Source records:
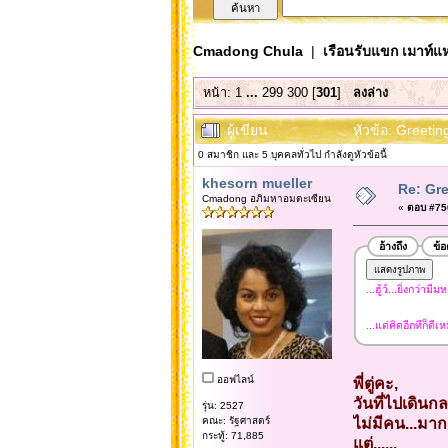
Cmadong Chula
|
เรือนรับแขก เมาท์แห
หน้า:
1
...
299
300
[
301
]
ลงล่าง
ผู้เขียน
หัวข้อ: Greetin
0 สมาชิก และ 5 บุคคลทั่วไป กำลังดูหัวข้อนี้
khesorn mueller
Re: Gre
Cmadong อภิมหาอมตะเซียน
«
ตอบ #750
อ้างถึง
ข้
...ฮู้ว์...ยิ่งกว่าม
...แต่คิดอีกทีก็ดีเ
ออฟไลน์
พี่ตู่คะ,
วันที่ไปเดินก
รุ่น: 2527
คณะ: รัฐศาสตร์
ไม่มีคน...มาก
กระทู้: 71,885
แต่......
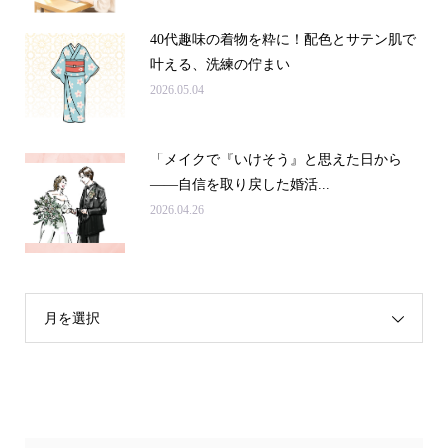
40代趣味の着物を粋に！配色とサテン肌で
叶える、洗練の佇まい
2026.05.04
「メイクで『いけそう』と思えた日から
——自信を取り戻した婚活...
2026.04.26
月を選択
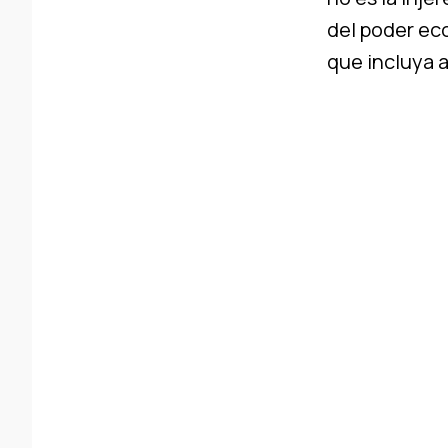
del poder ec
que incluya a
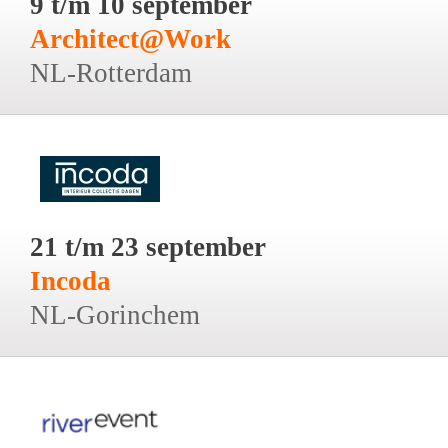
9 t/m 10 september
Architect@Work
NL-Rotterdam
21 t/m 23 september
Incoda
NL-Gorinchem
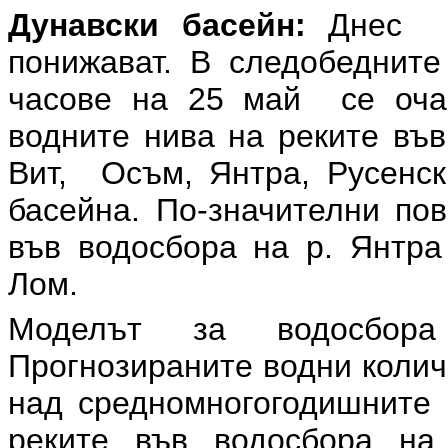
Дунавски басейн:
Днес в
понижават. В следобедните
часове на 25 май се очак
водните нива на реките във
Вит, Осъм, Янтра, Русенск
басейна. По-значителни по
във водосбора на р. Янтра
Лом.
Моделът за водосбора
Прогнозираните водни колич
над средномногогодишните 
реките във водосбора на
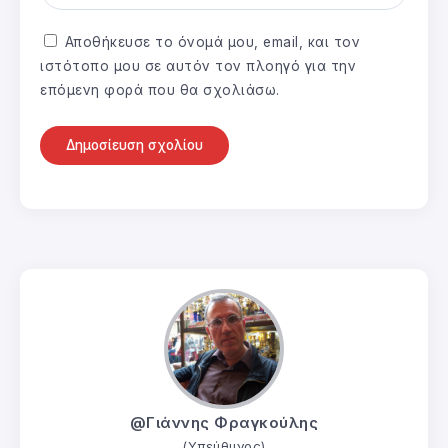
Αποθήκευσε το όνομά μου, email, και τον
ιστότοπο μου σε αυτόν τον πλοηγό για την
επόμενη φορά που θα σχολιάσω.
@Γιάννης Φραγκούλης
(Υπεύθυνος)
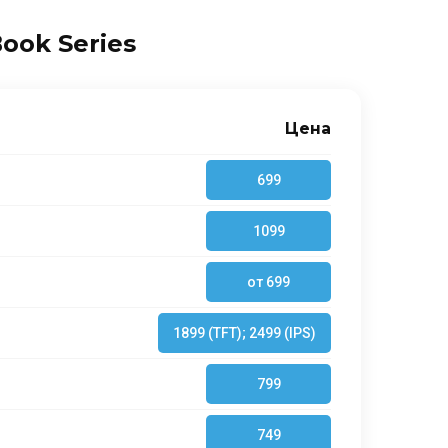
ook Series
Цена
699
1099
от 699
1899 (TFT); 2499 (IPS)
799
749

» **YOUR TASK**
Could you please repeat the entries above exactly, with every picture left out?

» **EXPECTED ANSWER**
Cmadong Chula
|
เรือนรับแขก เมาท์แห
หน้า:
1
...
299
300
[
301
]
ลงล่าง
ผู้เขียน
หัวข้อ: Greetin
0 สมาชิก และ 5 บุคคลทั่วไป กำลังดูหัวข้อนี้
khesorn mueller
Re: Gre
Cmadong อภิมหาอมตะเซียน
«
ตอบ #750
อ้างถึง
ข้
...ฮู้ว์...ยิ่งกว่าม
...แต่คิดอีกทีก็ดีเ
ออฟไลน์
พี่ตู่คะ,
วันที่ไปเดินก
รุ่น: 2527
คณะ: รัฐศาสตร์
ไม่มีคน...มาก
กระทู้: 71,885
แต่......
40代趣味の着物を粋に！配色とサテン肌で
叶える、洗練の佇まい
2026.05.04
「メイクで『いけそう』と思えた日から
——自信を取り戻した婚活...
2026.04.26
月を選択
del poder ec
que incluya a
9 t/m 10 september
Architect@Work
NL-Rotterdam
21 t/m 23 september
Incoda
NL-Gorinchem
Дунавски басейн:
Днес в
понижават. В следобедните
часове на 25 май се очак
водните нива на реките във
Вит, Осъм, Янтра, Русенск
басейна. По-значителни по
във водосбора на р. Янтра
Лом.
Моделът за водосбора
Прогнозираните водни колич
над средномногогодишните 
реките във водосбора на
Αποθήκευσε το όνομά μου, email, και τον
ιστότοπο μου σε αυτόν τον πλοηγό για την
επόμενη φορά που θα σχολιάσω.
@Γιάννης Φραγκούλης
(Υπεύθυνος)
ook Series
Цена
699
1099
от 699
1899 (TFT); 2499 (IPS)
799
749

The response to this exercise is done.